A chest seal is a specialized occlusive dressing designed for immediate, life-saving trauma care when a penetrating injury to the chest wall occurs. This adhesive patch is engineered to create an airtight seal over the wound, preventing atmospheric air from being drawn into the chest cavity. The proper and rapid application of a chest seal is a time-sensitive intervention that can prevent a tension pneumothorax, which is one of the most common causes of preventable traumatic death. Understanding how to use this tool correctly is important, but this information is not a substitute for formal, hands-on medical training.
Understanding Penetrating Chest Trauma
A penetrating injury to the chest, often called a “sucking chest wound,” creates an open pathway between the outside air and the pleural space, the area between the lung and the chest wall. Normally, this space maintains a negative pressure relative to the atmosphere, which keeps the lung fully inflated as the chest expands during inhalation. When a hole in the chest wall is present, air rushes into the chest cavity through this wound instead of through the trachea, disrupting the necessary pressure gradient for proper breathing.

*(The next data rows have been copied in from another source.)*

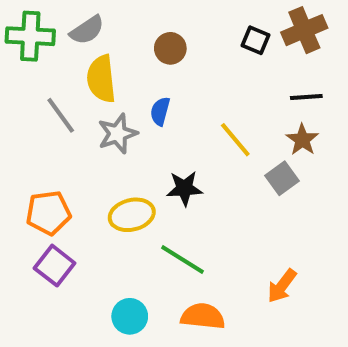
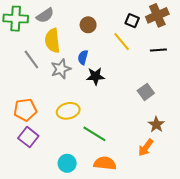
yellow line: (235, 140) -> (122, 42), moved
brown star: (302, 140) -> (156, 124), moved
black star: (185, 188) -> (95, 76), moved

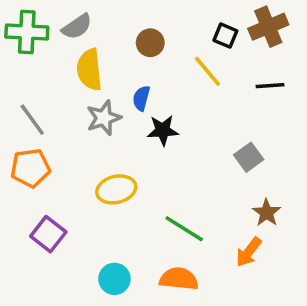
gray line: (31, 59) -> (32, 120), moved
orange pentagon: (25, 110) -> (30, 168), moved
green line: (94, 134) -> (184, 229), moved

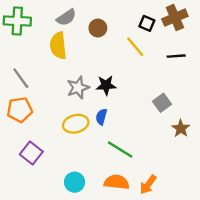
gray semicircle: (77, 27) -> (66, 18), moved
blue semicircle: (141, 98) -> (101, 117), moved
gray star: (104, 118) -> (78, 88), moved
brown star: (267, 213) -> (181, 128), moved
orange arrow: (249, 252) -> (148, 184), moved

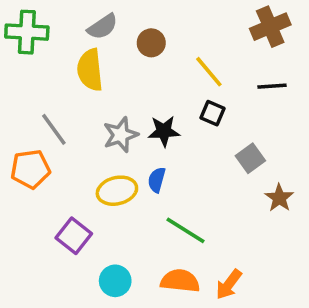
black square: (147, 23) -> (213, 113), moved
gray line: (21, 78) -> (54, 129), moved
purple square: (31, 153) -> (74, 236), moved

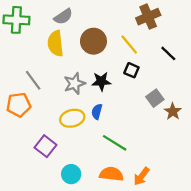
brown cross: (270, 27) -> (148, 17), moved
brown circle: (151, 43) -> (93, 41), moved, size x1.5
black line: (272, 86) -> (168, 53), turned 48
brown star: (279, 198) -> (173, 112), moved

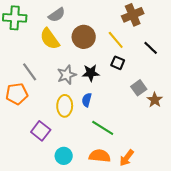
yellow semicircle: (55, 43) -> (50, 39), turned -30
yellow ellipse: (72, 118) -> (65, 106), turned -75

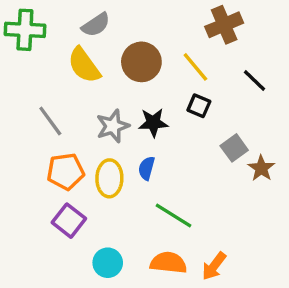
orange pentagon: (17, 94) -> (65, 172), moved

This influx of air leads to a pneumothorax, or a collapsed lung, because the air accumulating in the pleural space presses on the lung tissue. The greater danger is the development of a tension pneumothorax, which occurs when a flap of tissue or blood clot creates a one-way valve effect at the wound site. Air is continually drawn into the chest cavity but cannot escape, causing pressure to build rapidly.
This mounting pressure can push the mediastinum—the central compartment of the chest containing the heart and major blood vessels—to the opposite side, compressing the uninjured lung. This severely impairs the heart’s ability to fill with blood, quickly leading to circulatory collapse and death. Sealing the wound is a time-sensitive measure.
Selecting the Right Chest Seal
Chest seals are generally categorized into two types: vented and non-vented, with the vented seal being the preferred choice for managing an open chest wound. A non-vented, or purely occlusive, seal is a simple adhesive patch that completely blocks the entry of air into the wound. While it stops air from entering, it provides no mechanism for trapped air already inside the chest cavity to escape.
A vented chest seal is engineered with a one-way valve or multiple channels that allow air and fluid to escape from the chest cavity while preventing external air from being sucked in. This one-way mechanism works to mitigate the risk of a tension pneumothorax by regulating the pressure inside the pleural space. If a vented seal is unavailable, a non-vented seal can be used, but it requires much closer monitoring.
Key features to look for in any chest seal include a strong adhesive that can stick effectively to wet or bloody skin and a size large enough to cover the wound and surrounding area completely.
Step-by-Step Application Procedure
The application of a chest seal must be performed quickly and methodically to minimize air accumulation and maximize the chance of survival. First, ensure the scene is safe and you are wearing protective gloves to minimize exposure to bloodborne pathogens. Immediately expose the wound by tearing or cutting away clothing, and quickly inspect the patient’s entire torso for any other potential entry or exit wounds, as all defects must be sealed.
Before applying the seal, wipe away any excessive pooling of blood or fluid from around the wound site. Do not waste time attempting to completely sterilize or dry the area; the priority is to establish a good seal as rapidly as possible, and modern seal adhesives are designed to adhere in wet conditions. The most important step is to apply the seal immediately after the patient fully exhales.
Applying the seal during exhalation ensures that the chest cavity holds the least amount of air, minimizing the volume of trapped air that could lead to pressure buildup. Place the center of the seal directly over the wound, ensuring the entire defect is covered with an adequate margin on all sides.
Firmly press down on the entire surface of the seal, especially around the edges, to ensure a complete and airtight adherence to the skin. If the patient has both an entry and an exit wound, both must be sealed, ideally using a vented seal on the larger or most obvious sucking wound.
Ongoing Patient Management After Sealing
After the chest seal is securely in place, the care shifts immediately to continuous monitoring of the patient’s respiratory status. Even with a vented seal, the patient can still develop a tension pneumothorax, so observation is continuous. Look for signs of worsening respiratory distress, which include increased difficulty breathing, a rapid heart rate, or a bluish tint to the lips or fingernails.
If a vented seal was used, periodically check the vent channels to ensure they have not become clogged with clotted blood or debris, which would prevent air from escaping. If the patient’s condition rapidly declines and tension pneumothorax is suspected, the seal may not be venting effectively. In this case, or if a non-vented seal was initially used, you must “burp” the wound to release the trapped air.
To burp a non-vented or blocked seal, gently lift one edge of the dressing to allow the built-up air pressure to escape from the chest cavity. This action should be performed during the patient’s exhalation, and the seal must be immediately reapplied completely to maintain the one-way valve principle. Finally, position the patient in a semi-reclined position or on the injured side, if possible, to maximize the function of the uninjured lung. Immediate and rapid transport to definitive medical care is necessary, as the chest seal is only a temporary stabilizing measure.